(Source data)
□ □ □ □ □
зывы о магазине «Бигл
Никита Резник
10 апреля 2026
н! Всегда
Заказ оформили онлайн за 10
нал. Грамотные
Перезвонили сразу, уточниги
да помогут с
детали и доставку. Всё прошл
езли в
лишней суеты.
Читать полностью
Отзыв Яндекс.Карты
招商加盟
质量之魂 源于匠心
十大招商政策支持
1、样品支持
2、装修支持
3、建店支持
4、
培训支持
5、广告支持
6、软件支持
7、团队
□ □ □ □ □
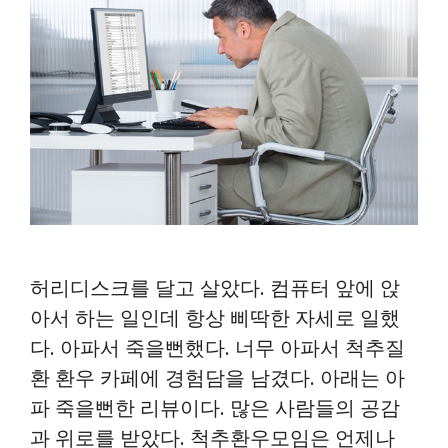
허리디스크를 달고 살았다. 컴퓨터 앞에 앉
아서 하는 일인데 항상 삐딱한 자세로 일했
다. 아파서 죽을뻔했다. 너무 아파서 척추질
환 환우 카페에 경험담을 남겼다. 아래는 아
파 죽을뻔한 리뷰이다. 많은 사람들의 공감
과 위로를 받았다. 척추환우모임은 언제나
□ □ □ □ □
### WHAT IS REQUIRED
Leave out every line above except those from the line with "아서 하는 일인데 항상 삐딱한 자세로 일했" up to and including the line with "과 위로를 받았다. 척추환우모임은 언제나", and copy those exactly.

### TASK OUTPUT
아서 하는 일인데 항상 삐딱한 자세로 일했
다. 아파서 죽을뻔했다. 너무 아파서 척추질
환 환우 카페에 경험담을 남겼다. 아래는 아
파 죽을뻔한 리뷰이다. 많은 사람들의 공감
과 위로를 받았다. 척추환우모임은 언제나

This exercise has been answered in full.